PROBLEM TO SOLVE: Before you reproduce the entries that follow, strip out any image they contain and keep the rest exact.

Page-level text extractions:
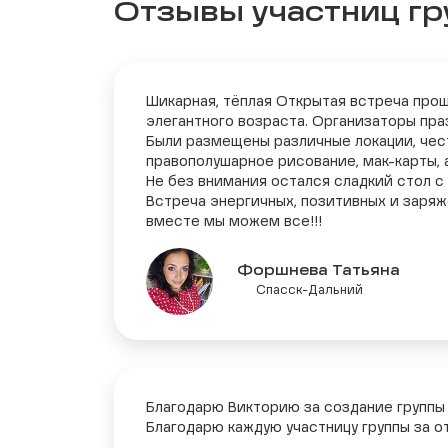
Отзывы участниц г
Шикарная, тёплая Открытая встреча прош
элегантного возраста. Организаторы пра
Были размещены различные локации, чест
правополушарное рисование, мак-карты, ас
Не без внимания остался сладкий стол 
Встреча энергичных, позитивных и заряж
вместе мы можем все!!!
Форшнева Татьяна
Спасск-Дальний
Благодарю Викторию за создание группы 
Благодарю каждую участницу группы за от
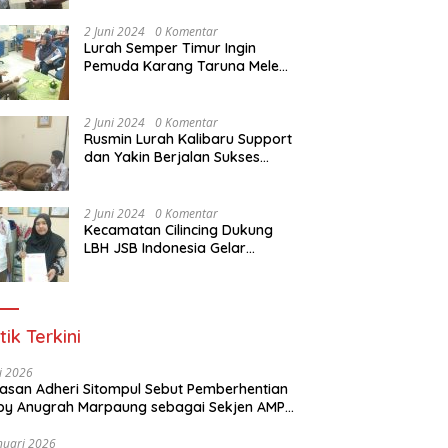
Dasar Paralegal Gratis Untuk
150 orang Pemuda Karang
2 Juni 2024
0 Komentar
Taruna di Jakarta Utara
Lurah Semper Timur Ingin
Pemuda Karang Taruna Melek
Hukum Melalui Pelatihan Dasar
Paralegal Gratis Yang
Diadakan LBH JSB Indonesia
2 Juni 2024
0 Komentar
Rusmin Lurah Kalibaru Support
dan Yakin Berjalan Sukses
Pelatihan Dasar Paralegal
Gratis Untuk Ratusan Karang
Taruna di Jakarta Utara
2 Juni 2024
0 Komentar
Kecamatan Cilincing Dukung
LBH JSB Indonesia Gelar
Pelatihan Dasar Paralegal
Gratis Untuk 150 orang
Pemuda Karang Taruna di
Jakarta Utara
tik Terkini
li 2026
Alasan Adheri Sitompul Sebut Pemberhentian
y Anugrah Marpaung sebagai Sekjen AMPI
at Hukum
nuari 2026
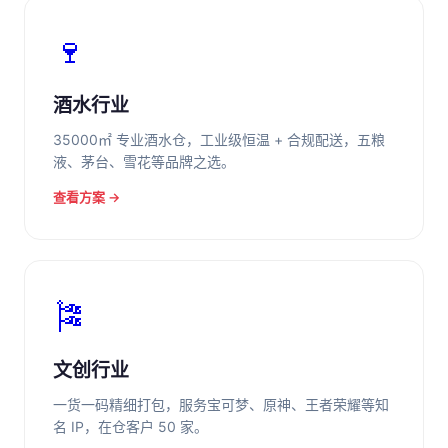
🍷
酒水行业
35000㎡ 专业酒水仓，工业级恒温 + 合规配送，五粮
液、茅台、雪花等品牌之选。
查看方案 →
🎏
文创行业
一货一码精细打包，服务宝可梦、原神、王者荣耀等知
名 IP，在仓客户 50 家。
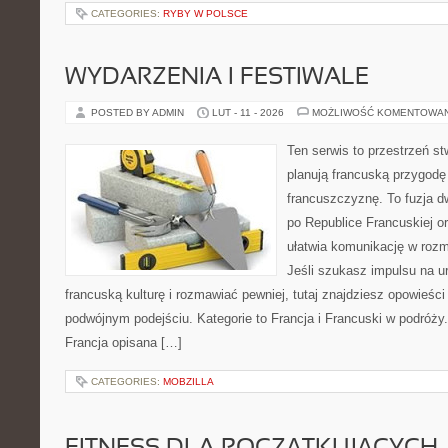
CATEGORIES:
RYBY W POLSCE
WYDARZENIA I FESTIWALE
POSTED BY ADMIN
LUT - 11 - 2026
MOŻLIWOŚĆ KOMENTOWA
Ten serwis to przestrzeń st
planują francuską przygodę
francuszczyznę. To fuzja 
po Republice Francuskiej or
ułatwia komunikację w ro
Jeśli szukasz impulsu na u
francuską kulturę i rozmawiać pewniej, tutaj znajdziesz opowieś
podwójnym podejściu. Kategorie to Francja i Francuski w podróży.
Francja opisana […]
CATEGORIES:
MOBZILLA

SOLUTION FOR THIS EXERCISE:
Отзывы участниц г
Шикарная, тёплая Открытая встреча прош
элегантного возраста. Организаторы пра
Были размещены различные локации, чест
правополушарное рисование, мак-карты, ас
Не без внимания остался сладкий стол 
Встреча энергичных, позитивных и заряж
вместе мы можем все!!!
Форшнева Татьяна
Спасск-Дальний
Благодарю Викторию за создание группы 
Благодарю каждую участницу группы за от
Dasar Paralegal Gratis Untuk
150 orang Pemuda Karang
2 Juni 2024
0 Komentar
Taruna di Jakarta Utara
Lurah Semper Timur Ingin
Pemuda Karang Taruna Melek
Hukum Melalui Pelatihan Dasar
Paralegal Gratis Yang
Diadakan LBH JSB Indonesia
2 Juni 2024
0 Komentar
Rusmin Lurah Kalibaru Support
dan Yakin Berjalan Sukses
Pelatihan Dasar Paralegal
Gratis Untuk Ratusan Karang
Taruna di Jakarta Utara
2 Juni 2024
0 Komentar
Kecamatan Cilincing Dukung
LBH JSB Indonesia Gelar
Pelatihan Dasar Paralegal
Gratis Untuk 150 orang
Pemuda Karang Taruna di
Jakarta Utara
tik Terkini
li 2026
Alasan Adheri Sitompul Sebut Pemberhentian
y Anugrah Marpaung sebagai Sekjen AMPI
at Hukum
nuari 2026
🍷
酒水行业
35000㎡ 专业酒水仓，工业级恒温 + 合规配送，五粮
液、茅台、雪花等品牌之选。
查看方案 →
🎏
文创行业
一货一码精细打包，服务宝可梦、原神、王者荣耀等知
名 IP，在仓客户 50 家。
CATEGORIES:
RYBY W POLSCE
WYDARZENIA I FESTIWALE
POSTED BY ADMIN
LUT - 11 - 2026
MOŻLIWOŚĆ KOMENTOWA
Ten serwis to przestrzeń st
planują francuską przygodę
francuszczyznę. To fuzja 
po Republice Francuskiej or
ułatwia komunikację w ro
Jeśli szukasz impulsu na u
francuską kulturę i rozmawiać pewniej, tutaj znajdziesz opowieś
podwójnym podejściu. Kategorie to Francja i Francuski w podróży.
Francja opisana […]
CATEGORIES:
MOBZILLA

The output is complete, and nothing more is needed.